## What the task requires
Only the lines from the beginning of the material below through the line with "ΠΛΑΤΗ ΠΟΛΥΠΡΟΠΥΛΕΝΙΟΥ." should be retyped exactly, and pictures are to be skipped.

--- Listed entries Enclosed Below ---

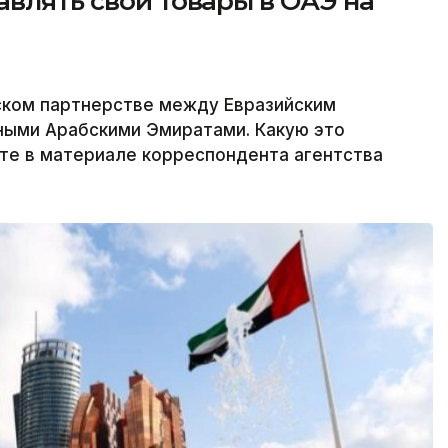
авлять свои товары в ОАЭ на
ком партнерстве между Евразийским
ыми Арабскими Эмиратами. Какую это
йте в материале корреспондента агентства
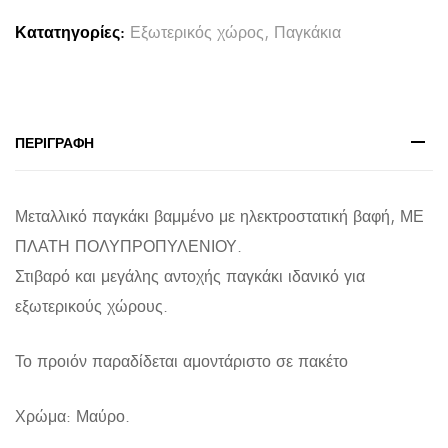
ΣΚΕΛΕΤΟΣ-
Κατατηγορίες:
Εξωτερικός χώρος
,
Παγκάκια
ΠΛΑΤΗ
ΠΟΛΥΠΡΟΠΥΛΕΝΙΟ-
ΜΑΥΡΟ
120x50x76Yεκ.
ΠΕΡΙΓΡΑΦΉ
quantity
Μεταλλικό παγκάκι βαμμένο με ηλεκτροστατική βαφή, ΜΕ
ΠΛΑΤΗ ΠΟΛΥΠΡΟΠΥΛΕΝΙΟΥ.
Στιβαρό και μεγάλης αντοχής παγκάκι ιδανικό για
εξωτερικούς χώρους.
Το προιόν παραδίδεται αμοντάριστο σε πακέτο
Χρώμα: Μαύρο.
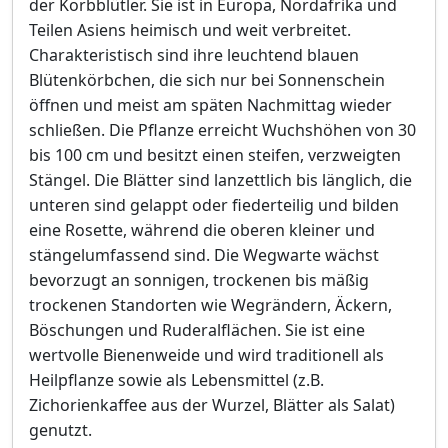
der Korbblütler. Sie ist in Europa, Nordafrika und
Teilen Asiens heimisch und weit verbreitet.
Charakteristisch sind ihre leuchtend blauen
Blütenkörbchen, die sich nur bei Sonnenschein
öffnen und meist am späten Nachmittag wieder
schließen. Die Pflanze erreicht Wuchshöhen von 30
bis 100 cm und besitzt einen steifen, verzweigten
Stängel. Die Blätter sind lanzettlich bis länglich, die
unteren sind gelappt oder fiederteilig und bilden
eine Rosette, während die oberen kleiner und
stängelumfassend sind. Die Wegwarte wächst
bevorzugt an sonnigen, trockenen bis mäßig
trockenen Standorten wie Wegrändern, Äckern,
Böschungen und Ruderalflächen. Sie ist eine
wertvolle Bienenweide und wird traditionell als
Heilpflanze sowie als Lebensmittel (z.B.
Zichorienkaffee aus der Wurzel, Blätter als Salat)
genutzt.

--- End of Enclosed Listed entries ---

## Result
авлять свои товары в ОАЭ на
ком партнерстве между Евразийским
ыми Арабскими Эмиратами. Какую это
йте в материале корреспондента агентства
ΣΚΕΛΕΤΟΣ-
Κατατηγορίες:
Εξωτερικός χώρος
,
Παγκάκια
ΠΛΑΤΗ
ΠΟΛΥΠΡΟΠΥΛΕΝΙΟ-
ΜΑΥΡΟ
120x50x76Yεκ.
ΠΕΡΙΓΡΑΦΉ
quantity
Μεταλλικό παγκάκι βαμμένο με ηλεκτροστατική βαφή, ΜΕ
ΠΛΑΤΗ ΠΟΛΥΠΡΟΠΥΛΕΝΙΟΥ.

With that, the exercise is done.